Alternativen zur Kündigung
Oft ist Kündigen gar nicht das Ziel. Wenn Sie mit dem Anbieter unzufrieden sind, aber die Domain behalten wollen, ist der Providerwechsel die bessere Wahl – die Adresse bleibt erhalten, nur der Verwalter ändert sich. Brauchen Sie die Domain gerade nicht, aber vielleicht später, lässt sie sich bei vielen Anbietern günstig „parken“, also ohne Website weiterführen. Und wenn Sie unsicher sind, wer eine Domain überhaupt hält, hilft So finden Sie den Anbieter einer Domain heraus.
Typische Fehler
- Zu spät gekündigt und trotzdem gezahlt: Kündigungsfristen laufen oft Wochen vor Vertragsende. Verpassen Sie sie, verlängert sich der Vertrag um ein weiteres Jahr.
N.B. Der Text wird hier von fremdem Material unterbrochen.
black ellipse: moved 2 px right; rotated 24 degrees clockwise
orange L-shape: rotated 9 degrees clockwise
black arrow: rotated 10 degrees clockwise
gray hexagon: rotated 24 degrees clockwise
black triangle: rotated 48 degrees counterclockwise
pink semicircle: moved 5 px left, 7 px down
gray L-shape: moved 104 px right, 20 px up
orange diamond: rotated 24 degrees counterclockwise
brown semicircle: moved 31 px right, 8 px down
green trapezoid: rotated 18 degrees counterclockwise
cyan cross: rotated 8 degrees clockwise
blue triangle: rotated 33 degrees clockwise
- Domain statt Vertrag gelöscht: Wer die Domain endgültig löscht, obwohl er nur den Anbieter wechseln wollte, verliert sie an den freien Markt.
- Keine Datensicherung: Nach dem Löschen von Hosting und Postfach sind Website und Mails unwiederbringlich weg.
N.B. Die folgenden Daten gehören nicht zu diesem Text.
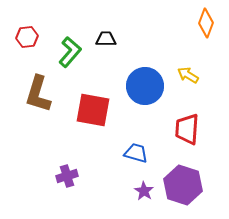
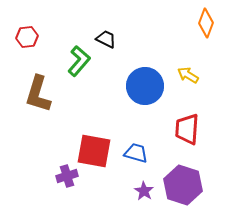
black trapezoid: rotated 25 degrees clockwise
green L-shape: moved 9 px right, 9 px down
red square: moved 1 px right, 41 px down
- Vergessene Weiterleitungen: Rechnungen, Passwort-Resets und Kundenmails gehen an tote Adressen – oft monatelang unbemerkt.
FAQ
Kann ich eine gekündigte Domain zurückholen?
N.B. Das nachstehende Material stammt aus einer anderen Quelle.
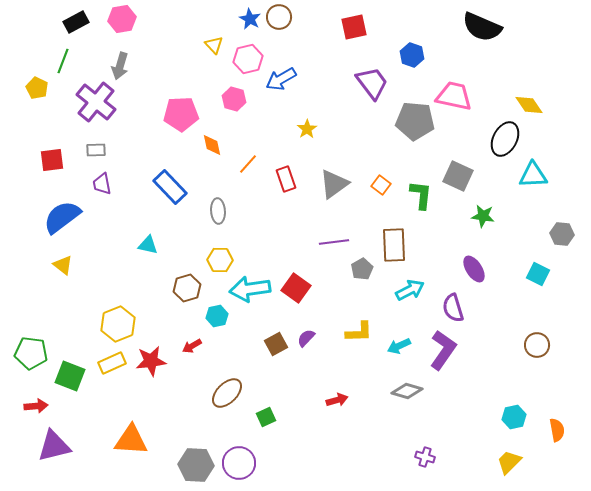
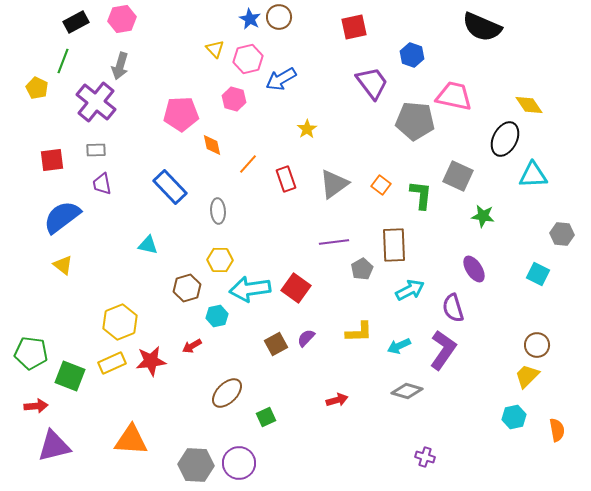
yellow triangle at (214, 45): moved 1 px right, 4 px down
yellow hexagon at (118, 324): moved 2 px right, 2 px up
yellow trapezoid at (509, 462): moved 18 px right, 86 px up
Bei gTLDs ja, solange die Rückhol-Phasen nach dem Ablauf noch laufen: erst die Verlängerungsfrist (zum Normalpreis), danach die Redemption Grace Period von rund 30 Tagen – hier aber nur gegen eine erhöhte Wiederherstellungsgebühr. Zusammen sind das je nach Registrar einige Wochen. Danach ist die Domain frei und ein Zurückholen nur noch durch Neuregistrierung möglich, sofern niemand anderes zugegriffen hat. Bei .de lässt sich eine Domain im TRANSIT reaktivieren; nach endgültiger Löschung ist sie sofort für jeden frei.
Was passiert mit meinen E-Mails nach der Kündigung? Der Mailversand und -empfang stoppt sofort, wenn die Domain nicht mehr konnektiert ist. Bereits gespeicherte Mails bleiben nur erhalten, wenn Sie das Postfach vorher lokal per IMAP gesichert haben. Wird das Hosting mitgekündigt, wird der Postfachinhalt gelöscht.
Ist Kündigen dasselbe wie ein Anbieterwechsel? Nein. Beim Wechsel bleibt die Domain bestehen und wandert per AuthInfo-Code zum neuen Provider. Bei der Kündigung mit Löschoption endet die Registrierung – die Adresse wird freigegeben.